Vincent Anderson
Where this started
I was 18, hired as an intern at the North Carolina Department of Revenue. Within a year I wasn’t answering help desk tickets. I was designing and owning the deployment methodology for a full Windows 2000 migration across 1,300 machines and 30 offices statewide.
Nobody assigned me that project. I found the problem, built an automated solution that nobody had thought to put together, proved it worked, and proposed scaling it. What started as an intern’s impatience with an inefficient process became the standard deployment procedure for the entire statewide rollout.
That’s still how I operate. Walk in, find the thing that’s broken or inefficient or quietly costing someone money, fix it, show the work. The rest takes care of itself.
How I actually work
I’m not a vendor. I’m not a ticket queue. I’m the person who picks up when something is wrong at 6am and already knows your environment well enough to have an answer.
Most of the organizations I’ve worked with didn’t need more IT headcount. They needed one person who understood both the technology and the business: someone who could sit in a leadership meeting, understand what was keeping the CEO up at night, and translate that directly into infrastructure decisions. That’s the role I’ve filled, in different industries and different environments, for 25 years.
When a defense contractor’s overseas personnel needed file access over VSAT satellite and there was no way to send a technician, I custom-built a branch server, configured it completely, documented every step of the installation process for people who had never done it before, and shipped it to Afghanistan. When a manufacturing plant lost its primary circuit and a replacement was three days out, I worked overnight to bring the entire plant back online using a cellular connection and a software-based router, mirroring the network architecture so the floor came up the next morning without knowing anything had changed.
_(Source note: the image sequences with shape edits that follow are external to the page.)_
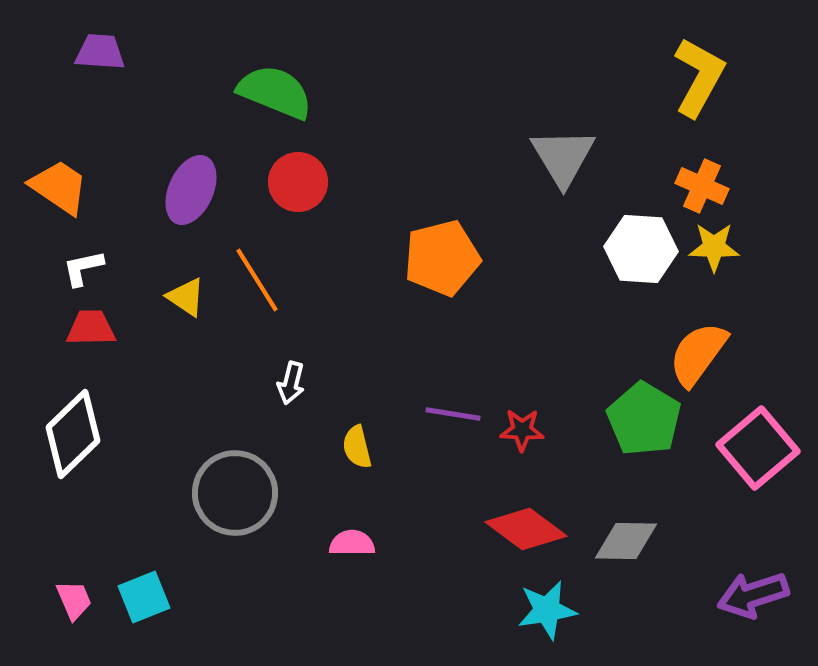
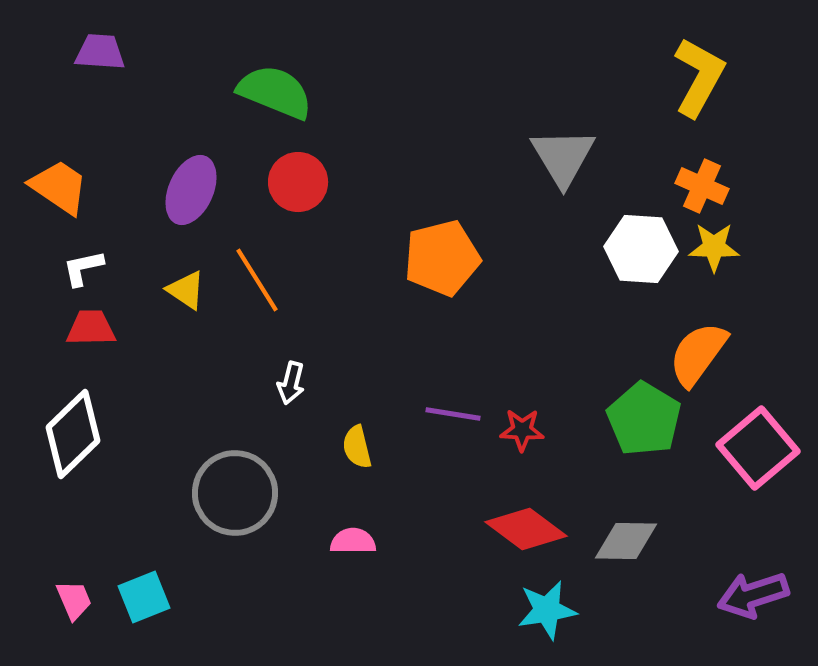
yellow triangle: moved 7 px up
pink semicircle: moved 1 px right, 2 px up
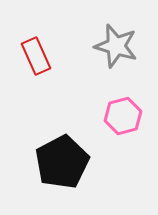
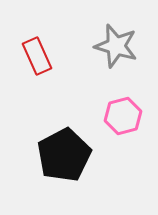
red rectangle: moved 1 px right
black pentagon: moved 2 px right, 7 px up
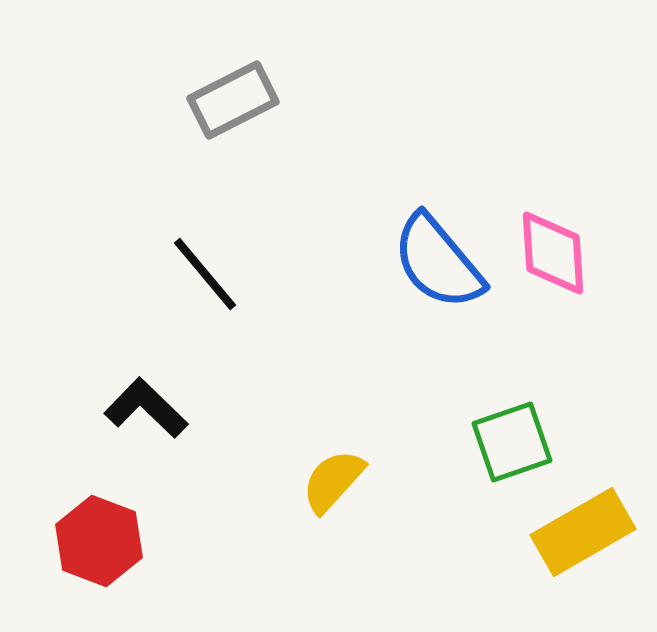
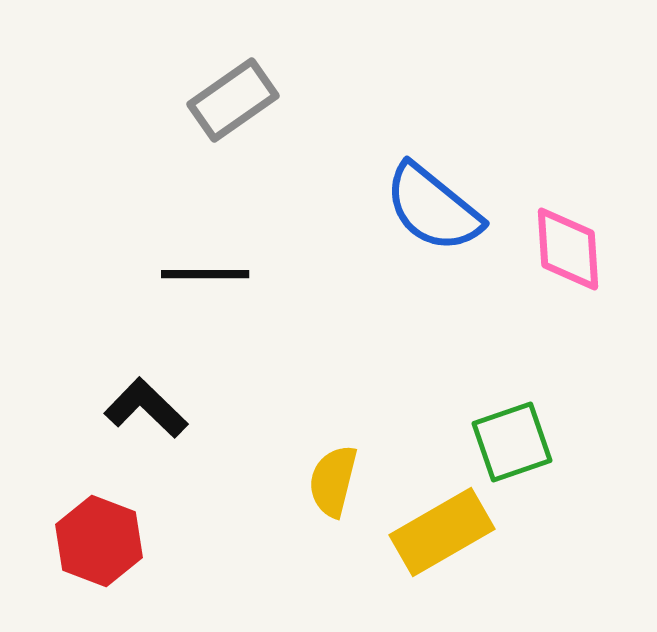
gray rectangle: rotated 8 degrees counterclockwise
pink diamond: moved 15 px right, 4 px up
blue semicircle: moved 5 px left, 54 px up; rotated 11 degrees counterclockwise
black line: rotated 50 degrees counterclockwise
yellow semicircle: rotated 28 degrees counterclockwise
yellow rectangle: moved 141 px left
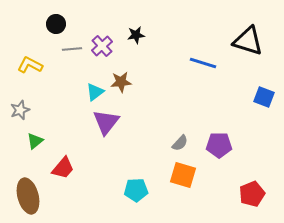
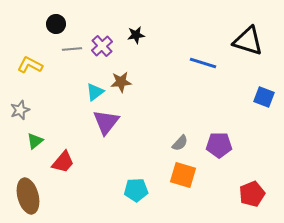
red trapezoid: moved 6 px up
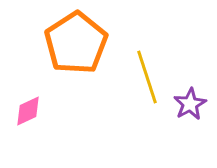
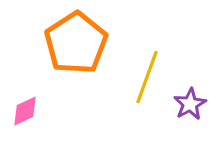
yellow line: rotated 38 degrees clockwise
pink diamond: moved 3 px left
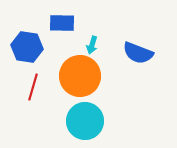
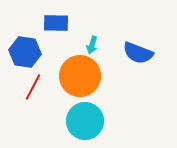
blue rectangle: moved 6 px left
blue hexagon: moved 2 px left, 5 px down
red line: rotated 12 degrees clockwise
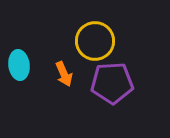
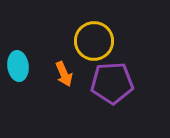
yellow circle: moved 1 px left
cyan ellipse: moved 1 px left, 1 px down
Those aren’t edge cases. That’s the job.
Manufacturing
My deepest experience is in manufacturing and operations environments. I understand what downtime actually costs: not as an abstraction, but as a number you feel in trucks turned away and orders not fulfilled.
At Triangle Brick, I managed the full technology stack for a multi-plant brick manufacturing operation. That included integrating ERP-connected workflows directly onto forklift-mounted iPads on the production floor, managing a distributed mobile device fleet across multiple sites, and deploying GPS routing across the truck fleet. When the primary circuit failed and a replacement was three days out, I worked overnight to bring the entire plant back online using a cellular connection and a software-based router, mirroring the network architecture so the floor came up the next morning without knowing anything had changed.
At UPL, a global agricultural enterprise operating across 130 countries, I served in a custom role combining regional IT leadership with dedicated support for C-suite executives and research scientists. I redesigned workstation deployment to eliminate a dedicated specialist position, managed the secure integration of sophisticated, mission-critical scientific equipment into a regulated enterprise network, and delivered a mobile research solution that met both operational requirements and enterprise security standards.
Manufacturing environments don’t forgive problems. Neither do I.
Defense and international work
For three years I was the sole IT authority for a defense contractor managing $10 million in government contracts with personnel deployed in Afghanistan and Iraq. Three-site disaster recovery architecture. Active Directory consolidation through an acquisition. Full DoD security compliance maintained remotely from Raleigh, with no one looking over my shoulder.
The work taught me something that transfers directly to fractional client relationships: you can run a complex, high-stakes environment entirely remotely when the documentation is right, the architecture is sound, and the person responsible actually gives a damn about the outcome.
On AI
AI is already inside your operation whether you’ve invited it in or not. The question isn’t if. It’s whether someone is managing it deliberately or it’s managing itself.
Manufacturing companies that get ahead of this in the next three years will have a structural advantage over those that don’t. The window is open. It won’t stay open.
Most of the advice being given on this right now comes from people who have never had to run what AI lives on. I have. Security posture, data governance, endpoint management, network architecture: that’s the foundation, and it’s what I’ve spent 25 years building. My AI advisory work starts there. Not what looks good in a vendor demo. What actually deploys in a manufacturing environment and stays running at 6am on a Tuesday.
What I’m building now
In 2025 I founded Oak Shore IT and launched this practice as a Fractional IT Director and AI Strategist serving manufacturing and operations-driven businesses in the Research Triangle. I work with owners and executives at companies between 50 and 200 employees who need senior technology leadership without the overhead of a full-time hire.
I take on a limited number of clients. Engagements are retainer-based, the relationship is direct, and the accountability is total. If the technology stops working, you call me. Not a help desk. Not an account manager. Me.
Twenty-five years. Three continents. One point of contact.